Biomechanics - Flat feet or a tendency to overpronate places greater load on the tibialis posterior tendon. As you put weight on your foot and your arch pronates or collapses your tibialis posterior tendon plays a critical role in stabilizing your foot and maintaining your arch height. If the tendon cannot provide adequate support your arch height drops and your foot becomes more pronated, increasing tension placed on the tibialis posterior tendon, creating a vicious cycle. A shoe that provides support and has a higher heel-to-toe drop should reduce the load placed on the posterior tibialis tendon. Custom-made foot orthotics designed to improve foot and ankle position and to provide extra arch support can reduce the demands placed on the posterior tibial tendon helping to promote healing and prevent further irritation.
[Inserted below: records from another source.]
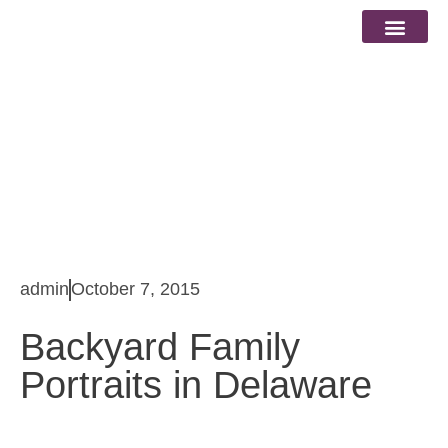
Blog
admin
October 7, 2015
Backyard Family
Portraits in Delaware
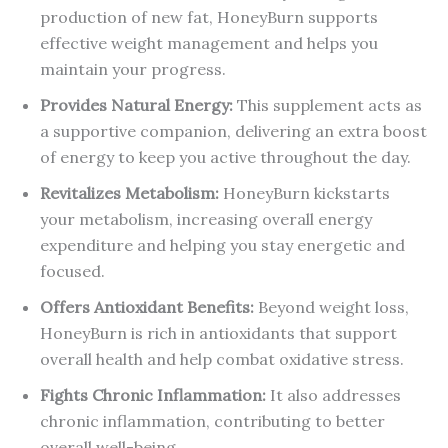
production of new fat, HoneyBurn supports
effective weight management and helps you
maintain your progress.
Provides Natural Energy:
This supplement acts as
a supportive companion, delivering an extra boost
of energy to keep you active throughout the day.
Revitalizes Metabolism:
HoneyBurn kickstarts
your metabolism, increasing overall energy
expenditure and helping you stay energetic and
focused.
Offers Antioxidant Benefits:
Beyond weight loss,
HoneyBurn is rich in antioxidants that support
overall health and help combat oxidative stress.
Fights Chronic Inflammation:
It also addresses
chronic inflammation, contributing to better
overall well-being.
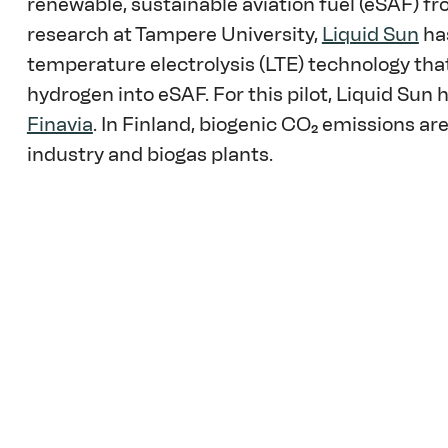
renewable, sustainable aviation fuel (eSAF) f
research at Tampere University, 
Liquid Sun
 ha
temperature electrolysis (LTE) technology th
hydrogen into eSAF. For this pilot, Liquid Sun 
Finavia
. In Finland, biogenic CO₂ emissions ar
industry and biogas plants. 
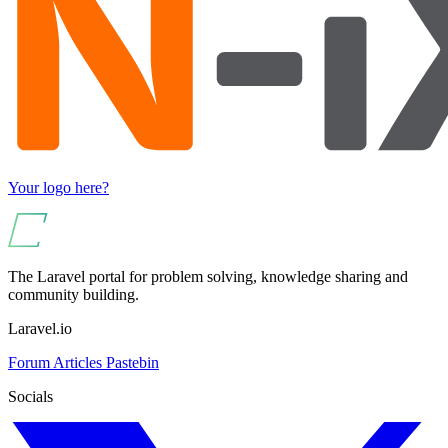
Your logo here?
The Laravel portal for problem solving, knowledge sharing and
community building.
Laravel.io
Forum
Articles
Pastebin
Socials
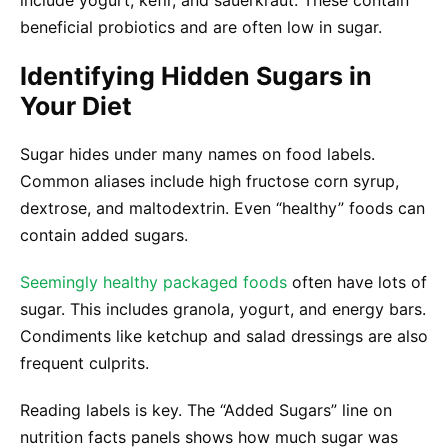
include yogurt, kefir, and sauerkraut. These contain
beneficial probiotics and are often low in sugar.
Identifying Hidden Sugars in
Your Diet
Sugar hides under many names on food labels.
Common aliases include high fructose corn syrup,
dextrose, and maltodextrin. Even “healthy” foods can
contain added sugars.
Seemingly healthy packaged foods
often have lots of
sugar. This includes granola, yogurt, and energy bars.
Condiments like ketchup and salad dressings are also
frequent culprits.
Reading labels is key. The “Added Sugars” line on
nutrition facts panels shows how much sugar was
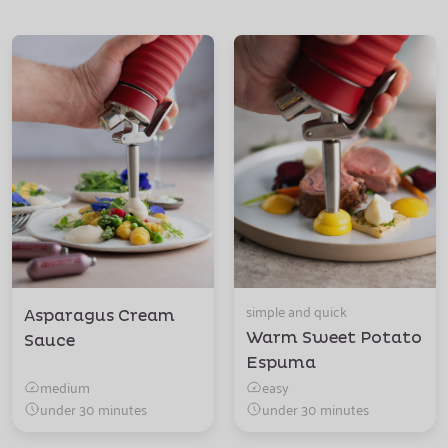
simple and quick
Asparagus Cream
Warm Sweet Potato
Sauce
Espuma
medium
easy
under 30 minutes
under 30 minutes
Muscle weakness - the main muscles responsible from plantar flexing your ankle or pointing your toes are the gastrocnemius and soleus muscles in the calf. If these muscles are weak it can place extra load on the tibialis posterior muscle because it also assists in plantar flexing the ankle. Eccentric exercises such as slowly lowering your heels down from a calf raise, resistance band exercises and toe walking can all be beneficial exercises at strengthening these muscles and tendons.
Reduced flexibility - tight calf muscles can also increase the load on the tibialis posterior tendon. Specifically calf stretches can be effective at providing relief. Hold a standing calf stretch against a wall, both with a straight knee and a bent knee, for 3 x 30-seconds twice a day.
Trauma - such as a fall or ankle sprain.
Seek out treatment from a variety of practitioners; a multidisciplinary approach can be effective at addressing the injury from multiple angles.